PROBLEM TO SOLVE:
Look through the entries below and show every line containing the word "este".

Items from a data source
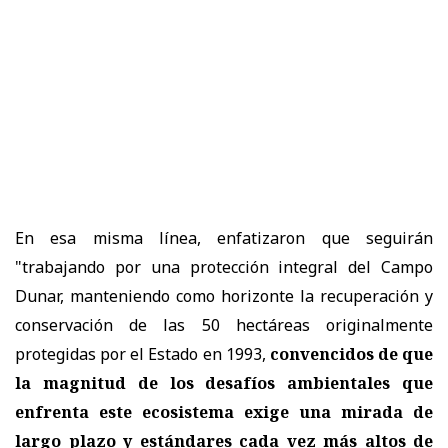
En esa misma línea, enfatizaron que seguirán
"trabajando por una protección integral del Campo
Dunar, manteniendo como horizonte la recuperación y
conservación de las 50 hectáreas originalmente
protegidas por el Estado en 1993,
convencidos de que
la magnitud de los desafíos ambientales que
enfrenta este ecosistema exige una mirada de
largo plazo y estándares cada vez más altos de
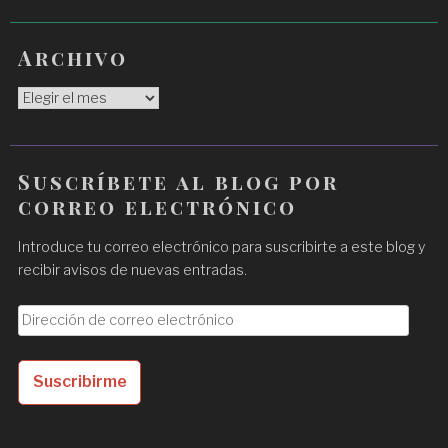
Archivo
Archivo
Suscríbete al blog por
correo electrónico
Introduce tu correo electrónico para suscribirte a este blog y
recibir avisos de nuevas entradas.
D
i
r
Suscribirme
e
c
c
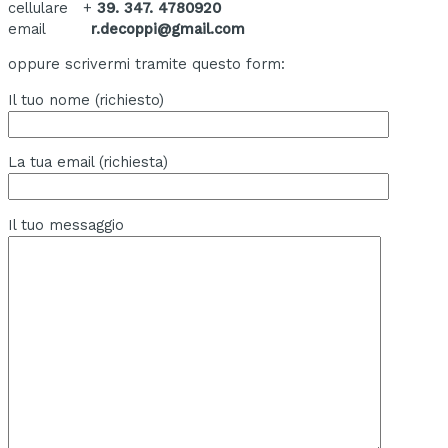
cellulare +
39. 347. 4780920
email
r.decoppi@gmail.com
oppure scrivermi tramite questo form:
Il tuo nome (richiesto)
La tua email (richiesta)
Il tuo messaggio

TASK SOLUTION:
enfrenta este ecosistema exige una mirada de
Introduce tu correo electrónico para suscribirte a este blog y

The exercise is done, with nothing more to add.